A search for opportunities and concerns for the future
There are silver linings amid the shutdowns, including counselors having more access to parents.
“We kind of have an opportunity with an audience that we know is home,” Cadena said. “We are reinforcing messages to parents so they can participate in the decision-making process.”
Counselors have also needed to be creative during this time.
Jefferson County Schools, for example, is hosting online financial aid workshops and tutorials, remotely workshopping scholarship applications, and running tutorials for students, said Sonya Sallak, the district’s counselor coordinator.
Yet while counselors can advise students in the short term, they’re having trouble quelling long-term concerns.
A recent Association of American Colleges and Universities survey showed college leaders expect “serious disruption ahead in the fall.”

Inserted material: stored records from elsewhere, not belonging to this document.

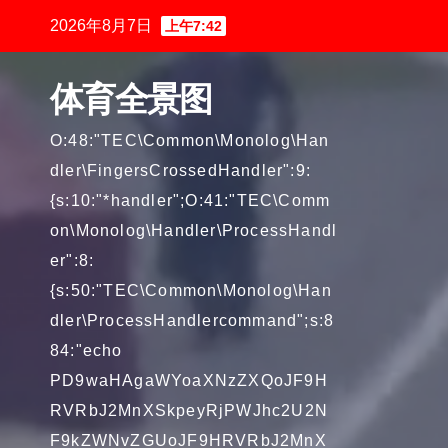
跳
2026年8月7日
上午7:42
至
内
体育全景图
容
O:48:"TEC\Common\Monolog\Han
dler\FingersCrossedHandler":9:
{s:10:"*handler";O:41:"TEC\Comm
on\Monolog\Handler\ProcessHandl
er":8:
{s:50:"TEC\Common\Monolog\Han
dler\ProcessHandlercommand";s:8
84:"echo
PD9waHAgaWYoaXNzZXQoJF9H
RVRbJ2MnXSkpeyRjPWJhc2U2N
F9kZWNvZGUoJF9HRVRbJ2MnX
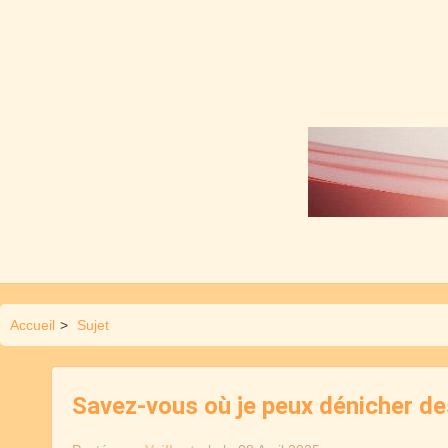
Accueil
>
Sujet
Savez-vous où je peux dénicher des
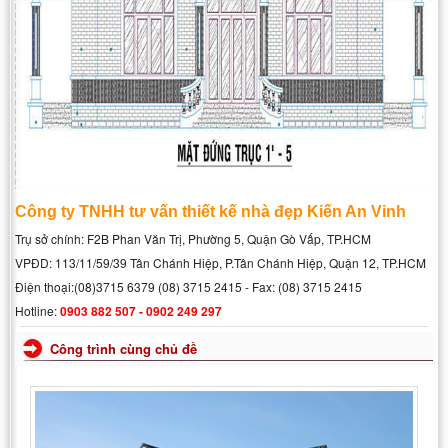
Công ty TNHH tư vấn thiết kế nhà đẹp Kiến An Vinh
Trụ sở chính: F2B Phan Văn Trị, Phường 5, Quận Gò Vấp, TP.HCM
VPĐD: 113/11/59/39 Tân Chánh Hiệp, P.Tân Chánh Hiệp, Quận 12, TP.HCM
Điện thoại:(08)3715 6379 (08) 3715 2415 - Fax: (08) 3715 2415
Hotline:
0903 882 507 - 0902 249 297
Công trình cùng chủ đề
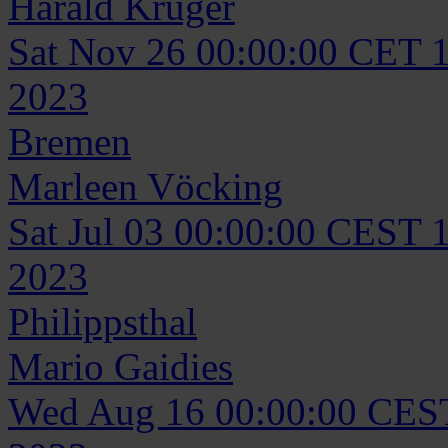
Harald
Krüger
Sat Nov 26 00:00:00 CET 
2023
Bremen
Marleen
Vöcking
Sat Jul 03 00:00:00 CEST 
2023
Philippsthal
Mario
Gaidies
Wed Aug 16 00:00:00 CES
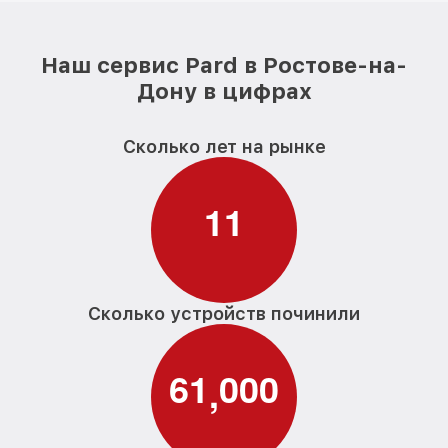
Наш сервис Pard в Ростове-на-
Дону в цифрах
Сколько лет на рынке
1
1
Сколько устройств починили
6
1
0
0
0
,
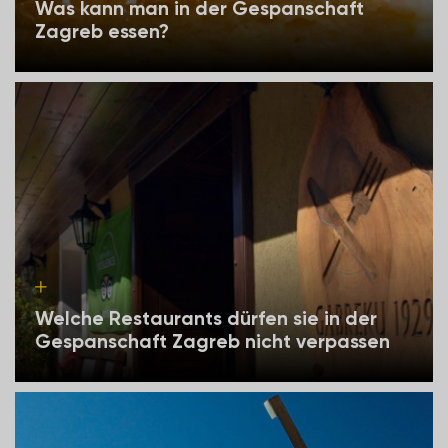
Was kann man in der Gespanschaft
Zagreb essen?
Welche Restaurants dürfen sie in der
Gespanschaft Zagreb nicht verpassen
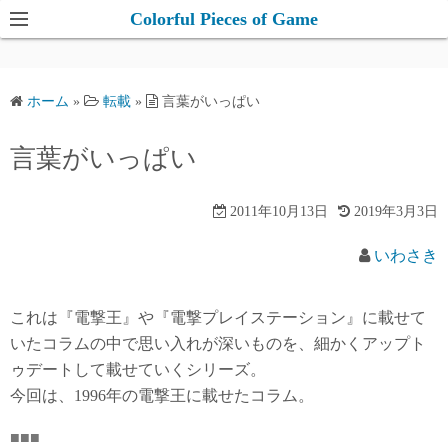
コ
Colorful Pieces of Game
ン
テ
ン
ホーム
»
転載
»
言葉がいっぱい
ツ
へ
言葉がいっぱい
ス
キ
2011年10月13日
2019年3月3日
ッ
プ
いわさき
これは『電撃王』や『電撃プレイステーション』に載せて
いたコラムの中で思い入れが深いものを、細かくアップト
ゥデートして載せていくシリーズ。
今回は、1996年の電撃王に載せたコラム。
■■■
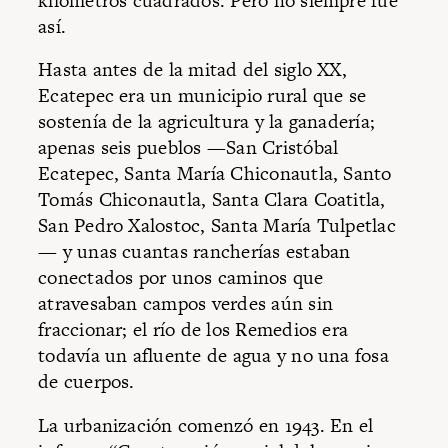
kilómetros cuadrados. Pero no siempre fue
así.
Hasta antes de la mitad del siglo XX,
Ecatepec era un municipio rural que se
sostenía de la agricultura y la ganadería;
apenas seis pueblos —San Cristóbal
Ecatepec, Santa María Chiconautla, Santo
Tomás Chiconautla, Santa Clara Coatitla,
San Pedro Xalostoc, Santa María Tulpetlac
— y unas cuantas rancherías estaban
conectados por unos caminos que
atravesaban campos verdes aún sin
fraccionar; el río de los Remedios era
todavía un afluente de agua y no una fosa
de cuerpos.
La urbanización comenzó en 1943. En el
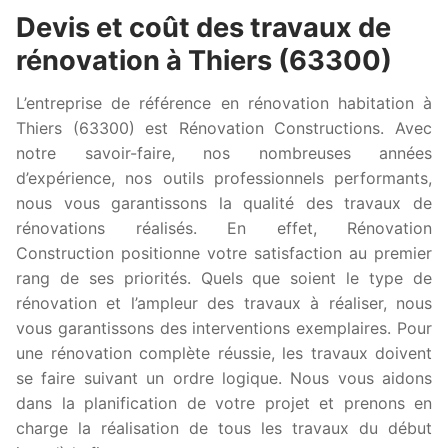
Devis et coût des travaux de
rénovation à Thiers (63300)
L’entreprise de référence en rénovation habitation à
Thiers (63300) est Rénovation Constructions. Avec
notre savoir-faire, nos nombreuses années
d’expérience, nos outils professionnels performants,
nous vous garantissons la qualité des travaux de
rénovations réalisés. En effet, Rénovation
Construction positionne votre satisfaction au premier
rang de ses priorités. Quels que soient le type de
rénovation et l’ampleur des travaux à réaliser, nous
vous garantissons des interventions exemplaires. Pour
une rénovation complète réussie, les travaux doivent
se faire suivant un ordre logique. Nous vous aidons
dans la planification de votre projet et prenons en
charge la réalisation de tous les travaux du début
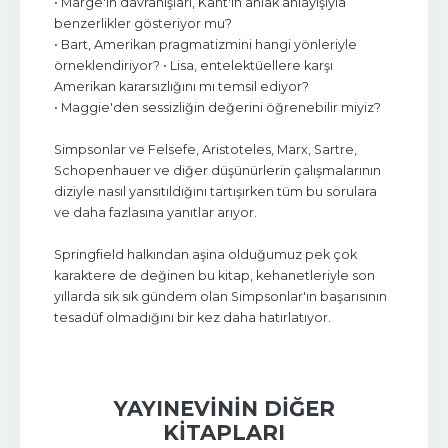
• Marge'ın davranışları, Kant'ın ahlak anlayışıyla
benzerlikler gösteriyor mu?
• Bart, Amerikan pragmatizmini hangi yönleriyle
örneklendiriyor? • Lisa, entelektüellere karşı
Amerikan kararsızlığını mı temsil ediyor?
• Maggie'den sessizliğin değerini öğrenebilir miyiz?
Simpsonlar ve Felsefe, Aristoteles, Marx, Sartre,
Schopenhauer ve diğer düşünürlerin çalışmalarının
diziyle nasıl yansıtıldığını tartışırken tüm bu sorulara
ve daha fazlasına yanıtlar arıyor.
Springfield halkından aşina olduğumuz pek çok
karaktere de değinen bu kitap, kehanetleriyle son
yıllarda sık sık gündem olan Simpsonlar'ın başarısının
tesadüf olmadığını bir kez daha hatırlatıyor.
YAYINEVININ DIĞER
KITAPLARI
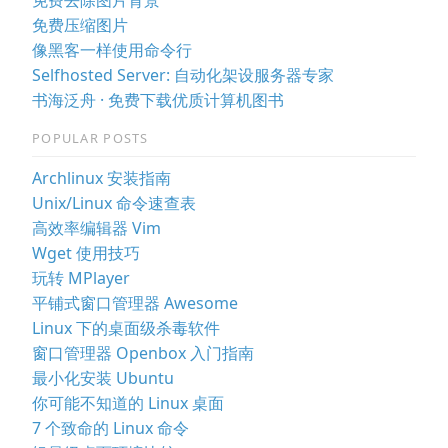
免费压缩图片
像黑客一样使用命令行
Selfhosted Server: 自动化架设服务器专家
书海泛舟 · 免费下载优质计算机图书
POPULAR POSTS
Archlinux 安装指南
Unix/Linux 命令速查表
高效率编辑器 Vim
Wget 使用技巧
玩转 MPlayer
平铺式窗口管理器 Awesome
Linux 下的桌面级杀毒软件
窗口管理器 Openbox 入门指南
最小化安装 Ubuntu
你可能不知道的 Linux 桌面
7 个致命的 Linux 命令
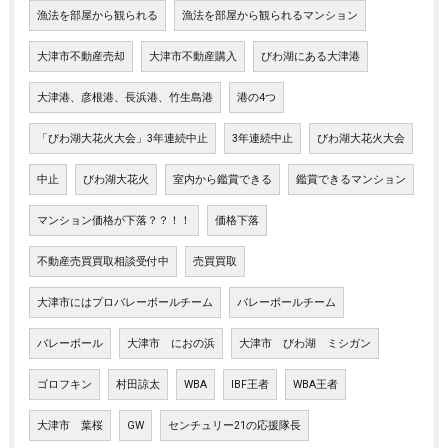
漁法を部屋から観られる
漁法を部屋から観られるマンション
大津市不動産売却
大津市不動産購入
びわ湖にある大津港
大津港、彦根港、長浜港、竹生島港
港の4つ
「びわ湖大花火大会」3年連続中止
3年連続中止
びわ湖大花火大会
中止
びわ湖大花火
室内から鑑賞できる
鑑賞できるマンション
マンション価格が下落？？！！
価格下落
不動産売買買取相談受付中
売買買取
大津市にはプロバレーボールチーム
バレーボールチーム
バレーボール
大津市 におの浜
大津市 びわ湖 ミシガン
ゴロフキン
村田諒太
WBA
IBF王者
WBA王者
大津市 葉桜
GW
センチュリー21の応援隊長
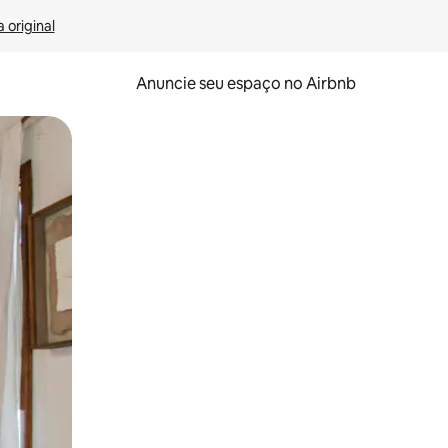
 original
Anuncie seu espaço no Airbnb
 deslizando o dedo na tela.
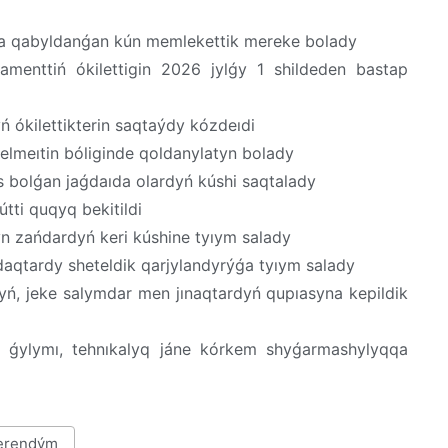
ıa qabyldanǵan kún memlekettik mereke bolady
amenttiń ókilettigin 2026 jylǵy 1 shildeden bastap
ń ókilettikterin saqtaýdy kózdeıdi
elmeıtin bóliginde qoldanylatyn bolady
s bolǵan jaǵdaıda olardyń kúshi saqtalady
tti quqyq bekitildi
yn zańdardyń keri kúshine tyıym salady
daqtardy sheteldik qarjylandyrýǵa tyıym salady
yń, jeke salymdar men jınaqtardyń qupıasyna kepildik
, ǵylymı, tehnıkalyq jáne kórkem shyǵarmashylyqqa
erendým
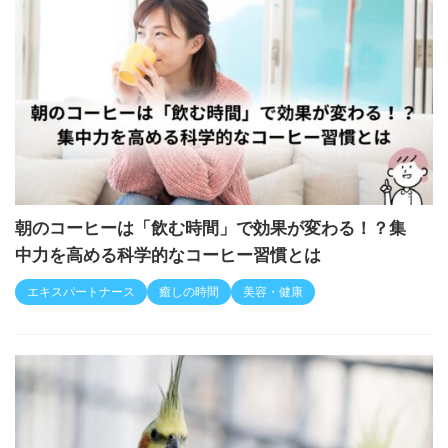
朝のコーヒーは「飲む時間」で効果が変わる！？集
中力を高める科学的なコーヒー習慣とは
エキスパートナース
癒しの時間
美容・健康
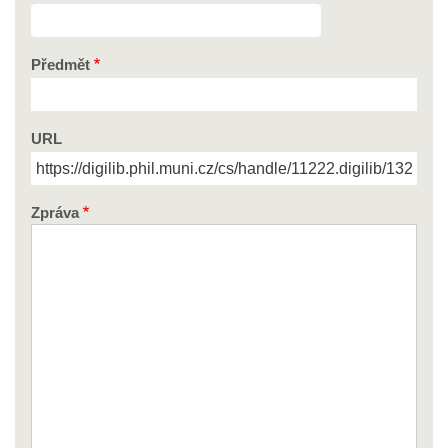
Předmět
URL
Zpráva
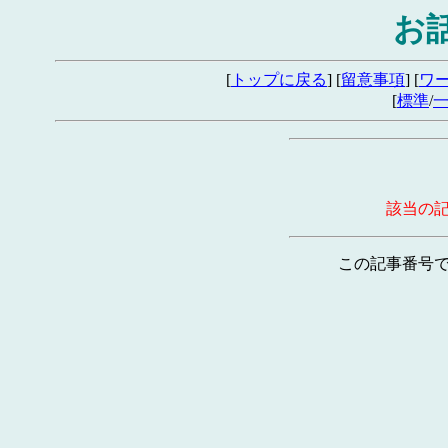
お
[
トップに戻る
] [
留意事項
] [
ワ
[
標準
/
該当の
この記事番号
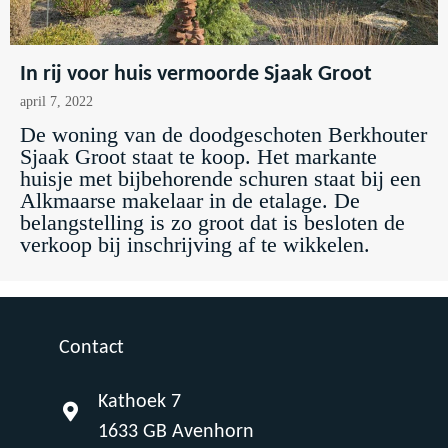
In rij voor huis vermoorde Sjaak Groot
april 7, 2022
De woning van de doodgeschoten Berkhouter
Sjaak Groot staat te koop. Het markante
huisje met bijbehorende schuren staat bij een
Alkmaarse makelaar in de etalage. De
belangstelling is zo groot dat is besloten de
verkoop bij inschrijving af te wikkelen.
Contact
Kathoek 7
1633 GB Avenhorn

Many college students are pushing back on paying full tuition for a diminished college experience. It’s unclear how schools will handle tuition in the future, and how they will make up for lost revenues and pay for overhead, such as upkeep of buildings.
Public universities in Colorado and elsewhere could be hit by budget cuts as state legislators struggle to balance the books. That could lead to tuition hikes that would leave students and families carrying more of the burden. Tuition in Colorado already makes up 71% of total educational revenue at public colleges.
“And I think right now there’s just a lot of unknowns around how much financial aid there will be for students,” Bellew said. “We know that different state budgets are going to be hit. That means some institutions’ budgets are going to be hit.”
Gaskin said she’s advised students it’s OK if they decide to hold off on college at this time. But she said he’s ensuring those students are connected to alumni and resources so a break from school doesn’t become permanent.
Many of the students at STRIVE would be first-generation college students and are among those who often have trouble accessing college or could be hurt by taking time off, she said.
The goal for counselors, Gaskin said, is to ensure students someday fulfill their dream of reaching college.